Wesley Spieringhs (born 16 January 2002) is a Dutch professional footballer who plays as a midfielder for Eerste Divisie club Willem II.

Career
Spieringhs was born Goirle, North Brabant and began his football career with local club VOAB. In 2012 he moved to the youth academy of Willem II , where he progressed through all youth teams. In the 2019–20 season he made his first appearances in the Beloften Eredivisie for the reserves, before becoming part of the first team competing in the Eredivisie for the 2020–21 season. 
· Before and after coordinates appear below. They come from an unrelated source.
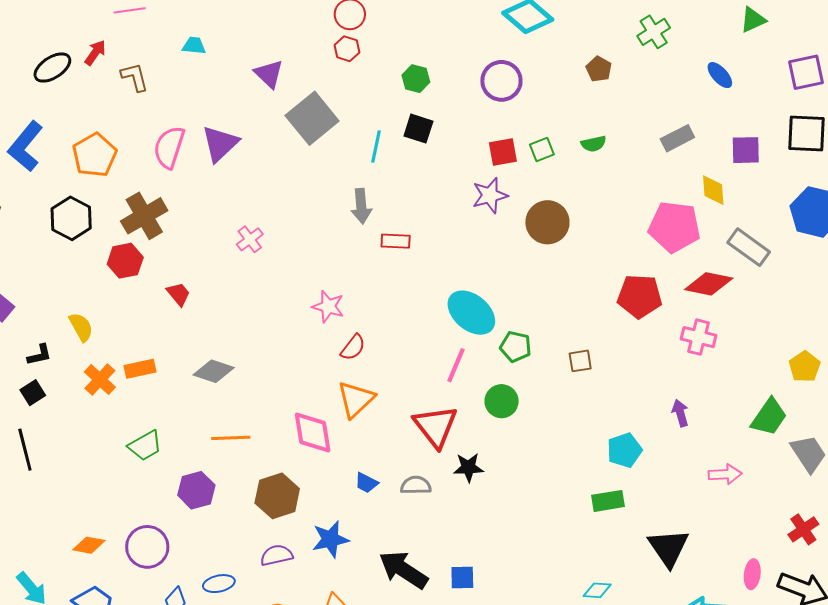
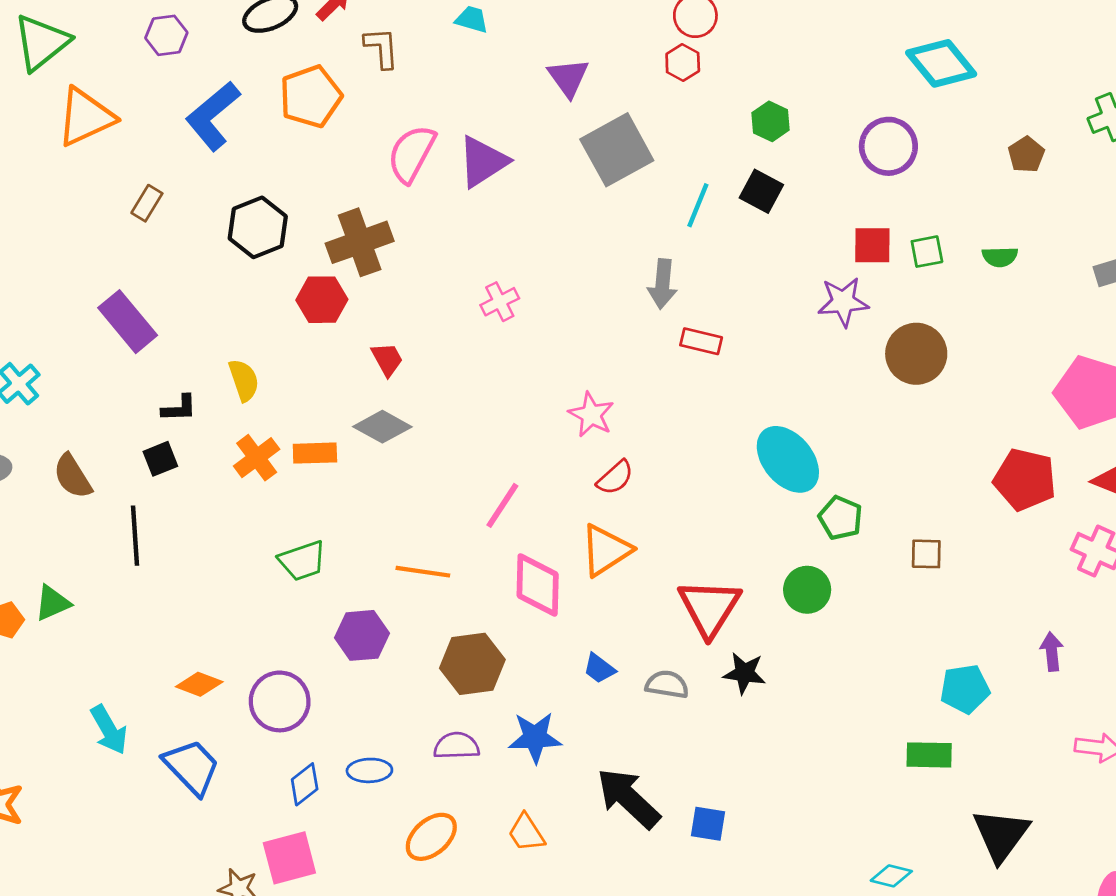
orange pentagon: (95, 155) -> (311, 97), moved
pink line: (456, 365) -> (502, 505), moved
gray diamond: (214, 371) -> (382, 427), moved

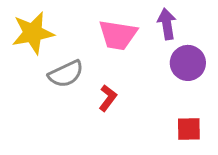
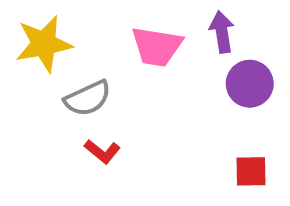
red L-shape: (108, 98) -> (102, 151), moved, turned 92

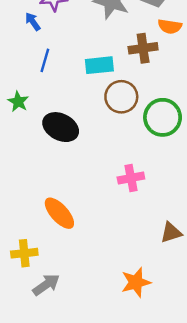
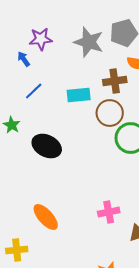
blue line: (45, 60) -> (34, 91), turned 30
brown circle: (121, 97) -> (110, 113), moved
pink cross: (131, 178) -> (109, 212), moved

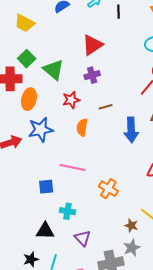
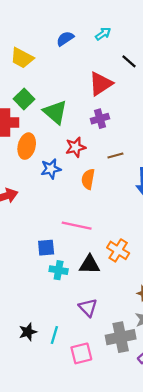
black line: (118, 12) -> (129, 61), moved, turned -48
blue star: (41, 130) -> (51, 169), moved, size x0.7
cyan cross: (68, 211) -> (59, 270), moved
black triangle: (45, 231) -> (90, 265), moved

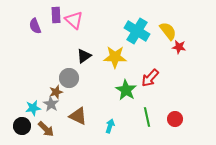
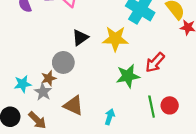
green star: (126, 90) -> (128, 76), turned 30
cyan star: (33, 108) -> (23, 84), moved
red circle: (175, 119) -> (170, 105), moved

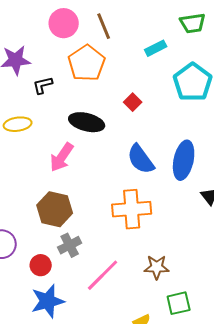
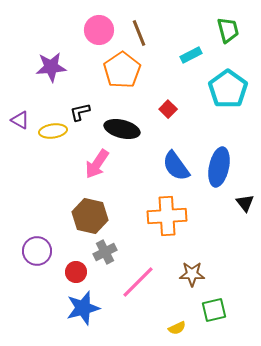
green trapezoid: (193, 23) -> (228, 30), turned -96
black L-shape: (43, 85) -> (80, 112), moved

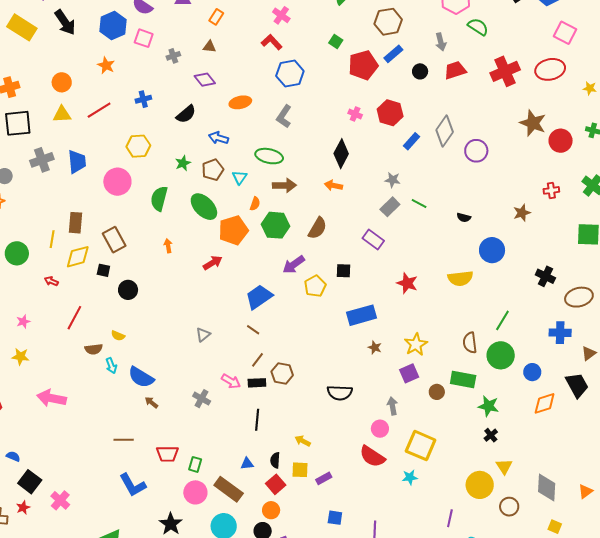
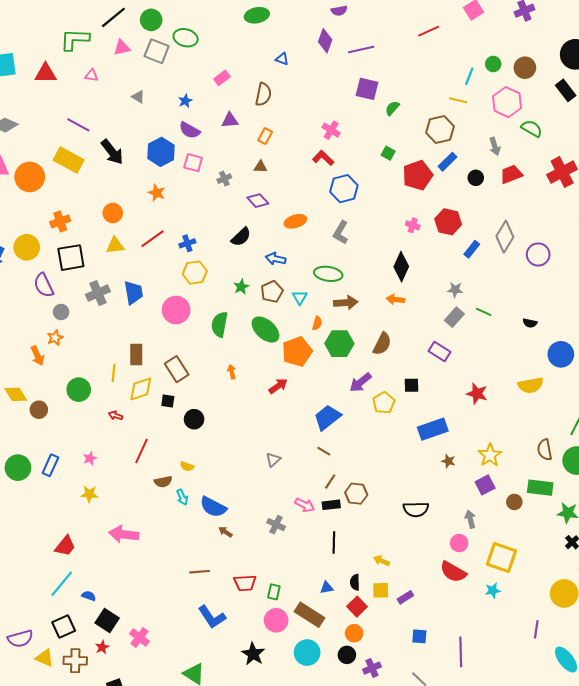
blue cross: (143, 99) -> (187, 243), moved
He made his professional debut on 12 September 2020, the first matchday of the domestic season, in a 2–0 defeat against SC Heerenveen when he came off the bench for Dries Saddiki in the 87th minute. On 12 December, he was in the starting eleven of the Tilburg-based team for the first time in a 5–3 defeat against AZ. In the second half of the season, Spieringhs more regularly appeared in central midfield, finishing the season with 22 appearances.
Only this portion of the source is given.